She fears the North Korean government still wants to kill her, and with good reason. Kim Hyun-hui was once an agent of the North Korean regime. Twenty-five years ago, on Pyongyang’s orders, she blew up a South Korean airliner. Sitting in a Seoul hotel room she describes to me how, at the age of 19, she was recruited from an elite Pyongyang University where she was studying Japanese. She trained for six years. For three of them she was paired with a young Japanese woman, Yaeko Taguchi, who had been kidnapped from her home in northern Japan. She says Mrs Taguchi taught her to speak and act like a Japanese. (via BBC News - The North Korean spy who blew up a plane)

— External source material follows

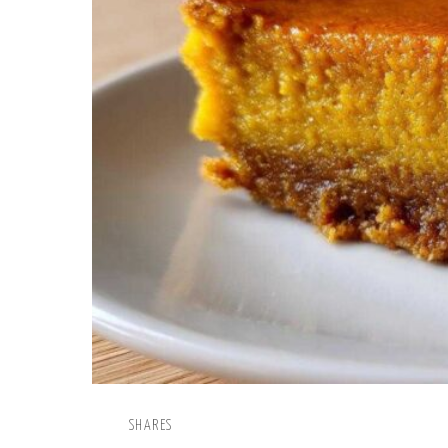
SHARES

- “When I confessed, I did so reluctantly. I thought my family in North Korea would be in danger; it was a big decision to confess. But I began to realise it would be the right thing to do for the victims, for them to be able to understand the truth.”
- In her confession, Kim made it clear that the orders to bomb the plane had come directly from Kim Il-sung or his son and heir-apparent, Kim Jong-il.
- “Without their sanction nothing could happen. We were told our orders were ‘ratified’. They only used that word when the orders came from the top. “Kim Il-sung was a god-like figure. Anything that was ordered by him could be justified. Any order would be carried out with extreme loyalty. You were ready to sacrifice your life.”
- “There is no other country like North Korea,” she says. “People outside can’t understand. The whole country is set up to show loyalty to the Kim royal family. It’s like a religion. People are so indoctrinated. There are no human rights, no freedom. When I look back it makes me feel sad. Why did I have to be born in North Korea? Look at what it did to me.”